For loss rates, the scatter plots are shown in Fig. 15, which have significant variations in execution times at fixed values of loss rate. The non-smooth EOT method with lowest RMSE under periodic losses captures several loss rates at 10 and 20% loss rates as shown in top left plot. The smooth GPR estimator is plotted along with data in all three random loss scenarios in which it has lowest RMSE; several estimated points are in between the loss rate values, and the estimator shows a continuous trend in the mapping from measurements to loss rate. Similar to RTT estimates, an overall increasing trend of loss rate when plotted as a function of execution time is evident under 0.1% and 1% loss rate; but, the loss rate is fixed at two values 0.1 and 1% as shown in Fig. 16 for periodic and unform losses, and in Fig. 17 for Poisson and Gaussian losses. This is a “bleed over” artifact due to increasing RTT at both 0.1 and 1%loss rates. Under 10% and 20% loss rates in all four scenarios there is a significant scatter in loss estimates, indicating the underlying complexity of regression estimation.

9 Conclusions

Rich datasets of MPI measurements are becoming increasingly available as more and more computations are distributed over wide-area networks. These measurements exhibit certain characteristics, such as longer executions times and large variations, that are atypical of conventional MPI applications executed on single computing systems with Inifiniband or custom interconnects. Losses are integral to wide-area networks as TCP that supports MPI utilizes self-induced losses to pace its flows. Consequently, these distributed computations need to mitigate the inefficiencies due to network delays and their variations. These computations may be distributed across geographically dispersed nodes that are dynamically identified; consequently, the RTTs and loss rates of the underlying connections may not be a priori known. The MPI measurements collected at the application-level reflect the connection length and losses, and have been shown to be useful in estimating RTT and loss rate using ML methods, albeit accurately only at low loss rates.

Complementing previous works under deterministic periodic loss scenarios, we studied five ML methods to estimate the connection RTT and loss rates under random losses, which are more reflective of practical scenarios. As in previous works [15], the results show that accurate estimates can be generated at low loss rates but they become inaccurate at loss rates 10% and higher. However, this randomness manifests in subtle ways, resulting in different performances of non-linear estimators; in particular, GPR that achieves low RMSE does not provide accurate RTT estimates at low loss levels, unlike others with higher RMSE. These effects are mainly due to the highly non-linear response of the underlying TCP dynamics that “amplify” the randomness of losses. Furthermore, it is equally complex to assess the performance of ML methods due to their non-linear nature, and their fusers are only effective in some scenarios for RTT estimation. In another direction, these results highlight the strengths and limitations of ML methods for network-level estimation problems using application-level measurements.

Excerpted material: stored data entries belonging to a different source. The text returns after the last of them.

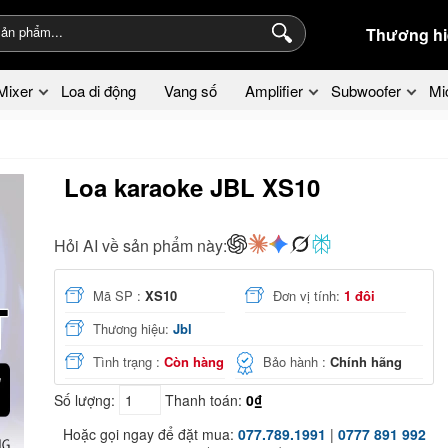
Thương hi
Mixer
Loa di động
Vang số
Amplifier
Subwoofer
Mi
Loa karaoke JBL XS10
Hỏi AI về sản phẩm này:
Mã SP :
XS10
Đơn vị tính:
1 đôi
Thương hiệu:
Jbl
Tình trạng :
Còn hàng
Bảo hành :
Chính hãng
Số lượng:
Thanh toán:
0₫
Hoặc gọi ngay để đặt mua:
077.789.1991
|
0777 891 992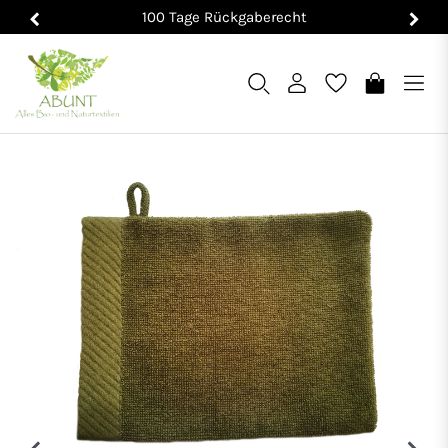
100 Tage Rückgaberecht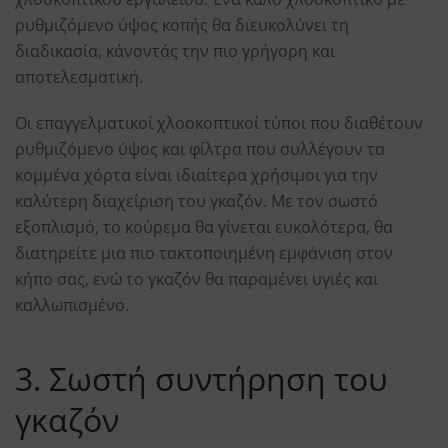
ρυθμιζόμενο ύψος κοπής θα διευκολύνει τη
διαδικασία, κάνοντάς την πιο γρήγορη και
αποτελεσματική.
Οι επαγγελματικοί χλοοκοπτικοί τύποι που διαθέτουν
ρυθμιζόμενο ύψος και φίλτρα που συλλέγουν τα
κομμένα χόρτα είναι ιδιαίτερα χρήσιμοι για την
καλύτερη διαχείριση του γκαζόν. Με τον σωστό
εξοπλισμό, το κούρεμα θα γίνεται ευκολότερα, θα
διατηρείτε μια πιο τακτοποιημένη εμφάνιση στον
κήπο σας, ενώ το γκαζόν θα παραμένει υγιές και
καλλωπισμένο.
3. Σωστή συντήρηση του
γκαζόν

This work constitutes only initial steps in understanding the complexity of estimating network-level parameters using application-level measurements, and the performance of various ML solutions, including individual and fused estimates. Future work may involve studying the random losses due to external traffic in production networks, which may not follow known random processes. Since there is no universal way to choose among various ML methods from sample performance only, it would be of future interest to investigate into domain specific customizations, hyper-parameter tuning, fusers and other approaches to RTT and loss rate estimation [12, 13].